Evidence of the circumstances in which a pedestrian, walking at night across a lighted city thoroughfare entirely straight for a long distance in both directions, at its intersection with another street, was struck by an automobile when about twenty feet from the curb which he had left, warranted a finding of negligence on the part of the automobile operator and did not require a finding of contributory negligence on the part of the pedestrian.

The question of a variance is not open upon an exception to the denial of a defendant's motion for a directed verdict not specifically based on the pleadings.

TORT. Writ in the Municipal Court of the City of Boston dated October 28, 1942.

Upon removal to the Superior Court, the action was tried before Williams, J.
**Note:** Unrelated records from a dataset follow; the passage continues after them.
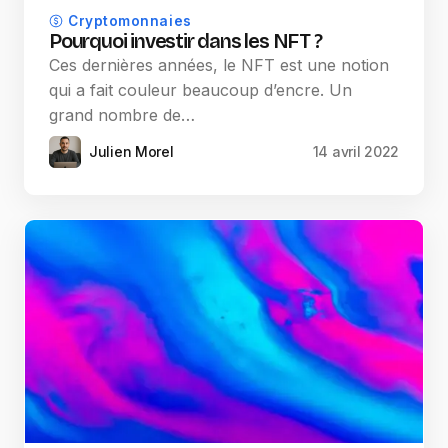
Cryptomonnaies
Pourquoi investir dans les NFT ?
Ces dernières années, le NFT est une notion
qui a fait couleur beaucoup d’encre. Un
grand nombre de…
Julien Morel
14 avril 2022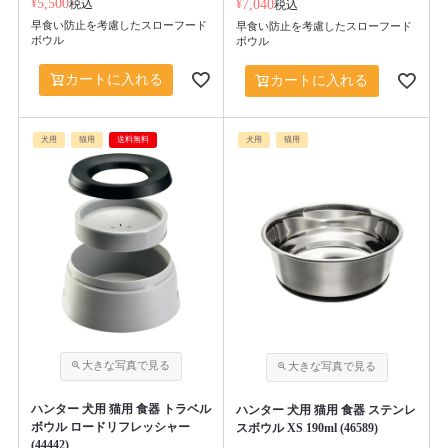
¥
5,500
税込
¥
7,040
税込
早食い防止を考慮したスローフード
早食い防止を考慮したスローフード
ボウル
ボウル
カートに入れる
カートに入れる
犬用
猫用
送料無料
犬用
猫用
ハンター 犬用 猫用 食器 トラベル
ハンター 犬用 猫用 食器 ステンレ
ボウル ロードリフレッシャー
スボウル XS 190ml (46589)
(44442)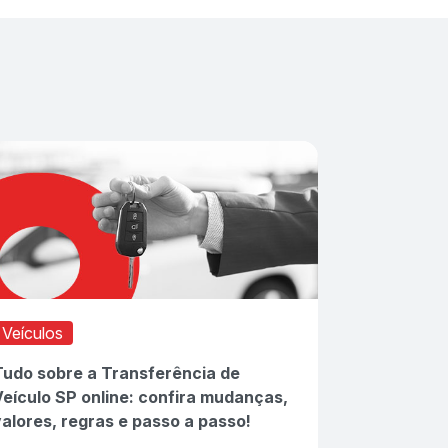
Veículos
Tudo sobre a Transferência de
eículo SP online: confira mudanças,
alores, regras e passo a passo!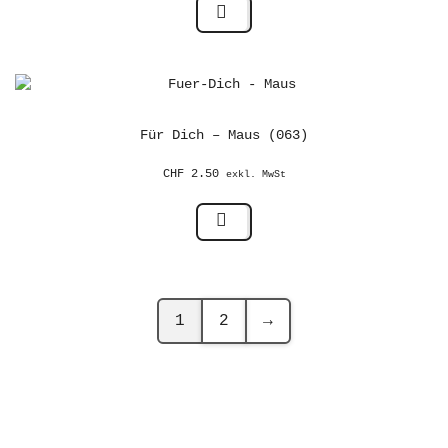
Für Dich – Maus (063)
CHF
2.50
exkl. MwSt
1
2
→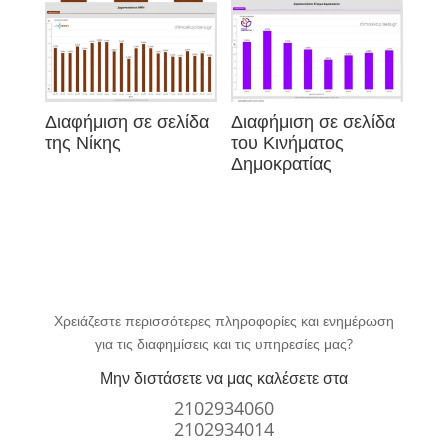
Διαφήμιση σε σελίδα
Διαφήμιση σε σελίδα
της Νίκης
του Κινήματος
Δημοκρατίας
Χρειάζεστε περισσότερες πληροφορίες και ενημέρωση
για τις διαφημίσεις και τις υπηρεσίες μας?
Μην διστάσετε να μας καλέσετε στα
2102934060
2102934014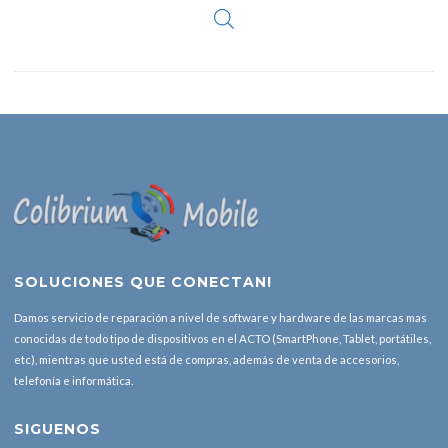
SOLUCIONES QUE CONECTAN!
Damos servicio de reparación a nivel de software y hardware de las marcas mas
conocidas de todo tipo de dispositivos en el ACTO (SmartPhone, Tablet, portátiles,
etc), mientras que usted está de compras, además de venta de accesorios,
telefonía e informática.
SIGUENOS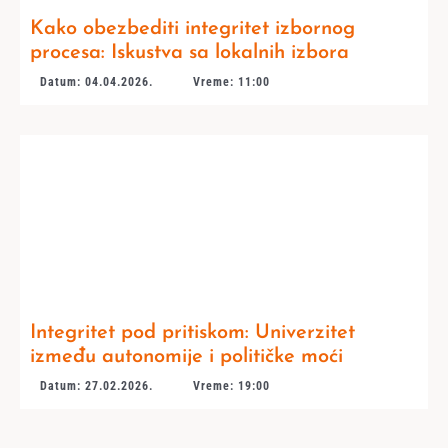
Kako obezbediti integritet izbornog
procesa: Iskustva sa lokalnih izbora
Datum: 04.04.2026.
Vreme: 11:00
Integritet pod pritiskom: Univerzitet
između autonomije i političke moći
Datum: 27.02.2026.
Vreme: 19:00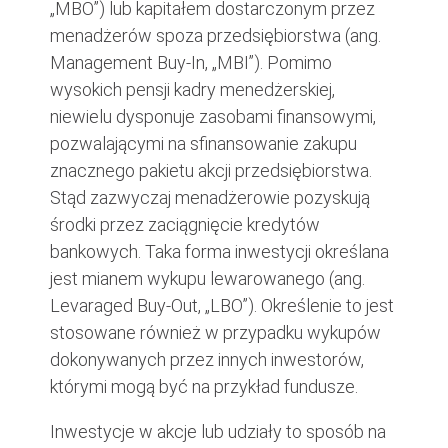
„MBO”) lub kapitałem dostarczonym przez
menadżerów spoza przedsiębiorstwa (ang.
Management Buy-In, „MBI”). Pomimo
wysokich pensji kadry menedżerskiej,
niewielu dysponuje zasobami finansowymi,
pozwalającymi na sfinansowanie zakupu
znacznego pakietu akcji przedsiębiorstwa.
Stąd zazwyczaj menadżerowie pozyskują
środki przez zaciągnięcie kredytów
bankowych. Taka forma inwestycji określana
jest mianem wykupu lewarowanego (ang.
Levaraged Buy-Out, „LBO”). Określenie to jest
stosowane również w przypadku wykupów
dokonywanych przez innych inwestorów,
którymi mogą być na przykład fundusze.
Inwestycje w akcje lub udziały to sposób na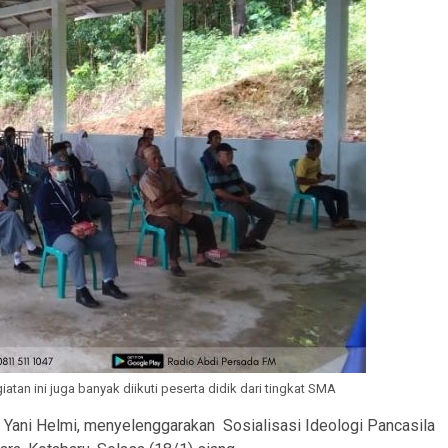
iatan ini juga banyak diikuti peserta didik dari tingkat SMA
ani Helmi, menyelenggarakan Sosialisasi Ideologi Pancasila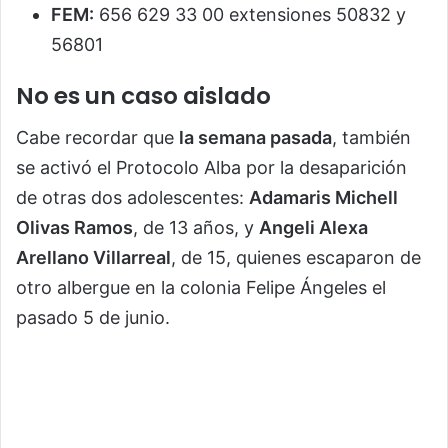
FEM:
656 629 33 00 extensiones 50832 y
56801
No es un caso aislado
Cabe recordar que
la semana pasada
, también
se activó el Protocolo Alba por la desaparición
de otras dos adolescentes:
Adamaris Michell
Olivas Ramos
, de 13 años, y
Angeli Alexa
Arellano Villarreal
, de 15, quienes escaparon de
otro albergue en la colonia Felipe Ángeles el
pasado 5 de junio.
W. F. Henneberry, for the defendant.

H. Silverman, for the plaintiff.

WILKINS, J. The plaintiff brings this action of tort, alleging that he was injured by an automobile which was negligently "operated . . . by and under the control of a person for whose conduct the defendant was legally responsible." G. L. (Ter. Ed.) c. 231, Section 85A (quoted in footnote [Note 1]). Absence of such responsibility and contributory negligence were set up in the answer, which also contained a general denial. The jury returned a verdict for the plaintiff. The defendant's only exception is to the denial of her motion for a directed verdict.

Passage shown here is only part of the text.